What’s Next? The Timeline For Health Care Reform

Late last night, the House Budget Committee caused a great deal of excitement when it posted the ‘‘Reconciliation Act of 2010’’ on its website. Reporters and bloggers assumed that the bill was the very package of changes Democrats had sent to the Congressional Budget Office and were surprised to find a public health insurance option, a national exchange and an earlier implementation date among the bill’s 2,309 pages. But in an indication of how complicated and arcane the Congressional process can be — even for veteran journalists — reporters quickly retracted their stories.

Upon closer inspection, the ‘‘Reconciliation Act of 2010’’ turned out to be just the old House health care bill with the student loan bill attached. As The American Spectator’s Phillip Klein first explained, the Budget Committee was using the old legislation as a vehicle to begin the reconciliation process. “Well, under the reconciliation rules in last year’s budget, any reconciliation bill would have to have been submitted to the Budget Committee by October 15, 2009. It just so happens that earlier versions of health care legislation cleared the Ways and Means and Education and Labor Committees last year. So Democrats just dusted that legislation off, and are using that as the vehicle to begin the reconciliation process.”

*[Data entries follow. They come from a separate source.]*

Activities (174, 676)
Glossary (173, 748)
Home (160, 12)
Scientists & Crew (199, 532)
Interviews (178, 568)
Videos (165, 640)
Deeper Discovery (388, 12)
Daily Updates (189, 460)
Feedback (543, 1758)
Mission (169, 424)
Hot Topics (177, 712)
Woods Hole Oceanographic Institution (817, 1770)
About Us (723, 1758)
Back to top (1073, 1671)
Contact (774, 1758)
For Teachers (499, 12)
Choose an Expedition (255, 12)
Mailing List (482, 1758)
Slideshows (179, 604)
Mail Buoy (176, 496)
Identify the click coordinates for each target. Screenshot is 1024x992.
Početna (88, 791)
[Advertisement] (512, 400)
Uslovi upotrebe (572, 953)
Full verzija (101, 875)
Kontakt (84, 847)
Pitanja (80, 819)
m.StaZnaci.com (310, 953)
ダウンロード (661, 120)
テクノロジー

This afternoon, the House Budget Committee will begin marking-up the health care reconciliation package, signaling the beginning of the end of the Democrats’ year-long effort to pass comprehensive health care reform. Congressional leaders have urged members to clear their schedules for the weekend in anticipation of final up or down vote in the House, which could happen as early as Thursday. Under the Democrats’ plan, the House would pass the Senate version of the legislation, then take up a narrow package of fixes through the reconciliation process. If the House approves the changes later this week, they would go to the Senate, which would have to muster only 51 votes instead of 60.

To avoid any further confusion, below is a timeline for the best possible scenario:


1) Starting at 3pm today: The Budget Committee will report the old House health care bill, which has to be available for 48 hours before it goes to the Rules Committee. This will be a shell for the reconciliation process. The CBO will release its score of the reconciliation package today or tomorrow.

2) Wednesday, March 17th: The Rules Committee will strip the old House shell bill and replace it with the new reconciliation language. The Committee has to finalize the amendments and write a rule that will determine, among other things, whether the House takes up reform as one measure or two. Chairman Louise M. Slaughter (D-NY) could package it with the $875 billion measure the Senate passed on Christmas Eve. The package will also include Obama’s proposed overhaul of the student-loan system. At the Budget Committee markup, Democrats and Republicans will be allowed 10 motions each to instruct the Rules Committee, but the motions are nonbinding and will likely be used to score political points.

3) Thursday, March 18th or later: The bill will go to the floor as one measure or two separate bills. House will vote.

4) Senate will try to act before Easter: The Senate will do everything they can to get reform done before the Easter break, but given Republican efforts to delay the process, it’s likely that they’ll have to wait until after the break.